Special value dollar night admission and a concession stand at the Drive-In? Oh, but the mouth ignominiously watered at not only the food promised at intermission but those enthralling, luring intermission interludes! Buttered popcorn, hot dogs, coffee, fries, donuts, candy, figs and figments...a veritable feast ...mother, dare I go on? And, if eating we're not on the agenda: Miniature golfing, beachside antics, lounging on lawn chairs, and dioramas at the Drive-in? A flea market? Fleas weren't your interest? Revivals? Music? All this and,...let's not cast aside the main event that drew movie goers...hypnotic (ho there!) family movies unfolding before every ones' eyes focused, honed and peering through sporadically illuminated firefly dotted windshields?
Say what, there's more?! Relaxing and enjoying the "movie-reel flick" in the appropriate apparel department was and is still NOT altogether an issue either?! That's right again! Hubba! Hubba! Whether slicked up or decked out in next to nil 'neath a raincoat (wink, again) or the children donned in their pink Doctor D. Pajamas, and, say...why not,let's maybe... dare we....just for fun, mind you, GO ON THEN... throw into the mix....crazy Aunt Alice, sporting her barbecue flipper and gloves! It was allllll good and still can be at the drive-in!
Wicked Bad Convolution Here: Oh one more thing? Why else were the Drive In Theaters so wildly popular? A Huggin and A Kissin...what more do I be missin? (I could be talking GI Joes and GI Janes, but there is Grandma and Grandpa to consider too, by Jingo)! I'm not going to further explore this potential romantic aspect just yet...in lieu, mind you, of practicing delicate behavior for purely serious gravity and effect today. OH, BUT I COULD...genteel shock and awe,...we've time to delve and dwell there later...I assure you....hmmm...anyway, we'll make haste and move ye to trundle onward, Gentle Readers.
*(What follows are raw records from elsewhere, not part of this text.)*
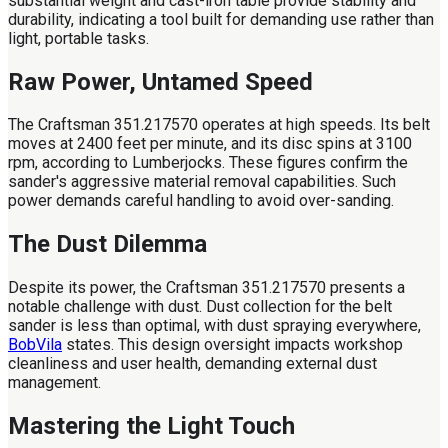
substantial weight and cast-iron table provide stability and
durability, indicating a tool built for demanding use rather than
light, portable tasks.
Raw Power, Untamed Speed
The Craftsman 351.217570 operates at high speeds. Its belt
moves at 2400 feet per minute, and its disc spins at 3100
rpm, according to Lumberjocks. These figures confirm the
sander's aggressive material removal capabilities. Such
power demands careful handling to avoid over-sanding.
The Dust Dilemma
Despite its power, the Craftsman 351.217570 presents a
notable challenge with dust. Dust collection for the belt
sander is less than optimal, with dust spraying everywhere,
BobVila
states. This design oversight impacts workshop
cleanliness and user health, demanding external dust
management.
Mastering the Light Touch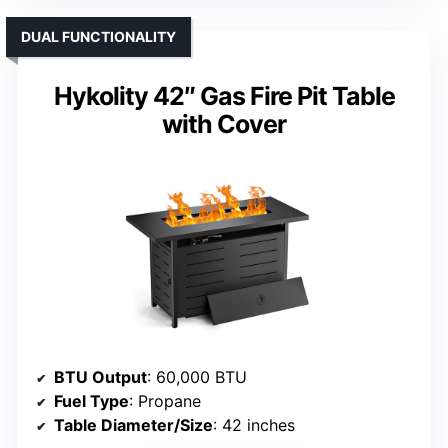
DUAL FUNCTIONALITY
Hykolity 42″ Gas Fire Pit Table
with Cover
BTU Output
: 60,000 BTU
Fuel Type
: Propane
Table Diameter/Size
: 42 inches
Sigh! How did we miss it? How did we miss the advent and heyday of the Drive In Theatre Show? Simply, some of us came along a bit too late in life and history! Drive-In Theatres were created from the ideals, visions, experimentations, investment of $30,000, and a patent on May 16, 1933 courtesy of Richard M. Hollingshead, Junior. As a result of Mr. Hollingsheads' efforts, Americans' enjoyed the first Drive-In show June 6, 1933 in Camden, NJ. Mr. Hollingshead wisely advertised his first drive-in theater with the slogan, "The whole family is welcome, regardless of how noisy the children are". TRUE THAT says, Jolene. I'd say he had a good idea and finger on the pulse of American families then! The admission price was 25 cents for the car and 25 cents per person. Oh how I wish the Drive-In was one nova that had not already flared and nearly burnt itself out today. Whimper, sobs, sigh.
Take the family to the Drive-In Movies or good family entertainment, Gentle Readers!
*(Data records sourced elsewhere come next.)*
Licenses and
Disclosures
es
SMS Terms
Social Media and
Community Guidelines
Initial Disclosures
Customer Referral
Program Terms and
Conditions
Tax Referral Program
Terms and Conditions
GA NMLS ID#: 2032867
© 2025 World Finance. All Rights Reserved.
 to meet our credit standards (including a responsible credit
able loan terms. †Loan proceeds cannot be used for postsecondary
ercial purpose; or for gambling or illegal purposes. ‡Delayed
And, if I have indeed drawn parallels to your 21rst century universe in any applicable way, captivated the imagination, plied you with non-compulsory, exciting, interesting and invigorating knowledge, provided panacea to the ever present family dilemma, just give me one big teary thank you after another. And, allow the accolades to roar on and reign down upon my head!
So, whilst ye may...from the baby to the mid-life and beyond identity crises...indulge a bit... if you have the "running out of time" chance...from Starlite to Star Vue, cruise on in to one of the last remaining American drive-ins... "with the family for good family entertainment"?
Twilight any fine summers' day, family...hale and hearty?! Meet Me There Neath the Stars at the Drive-In Theatre?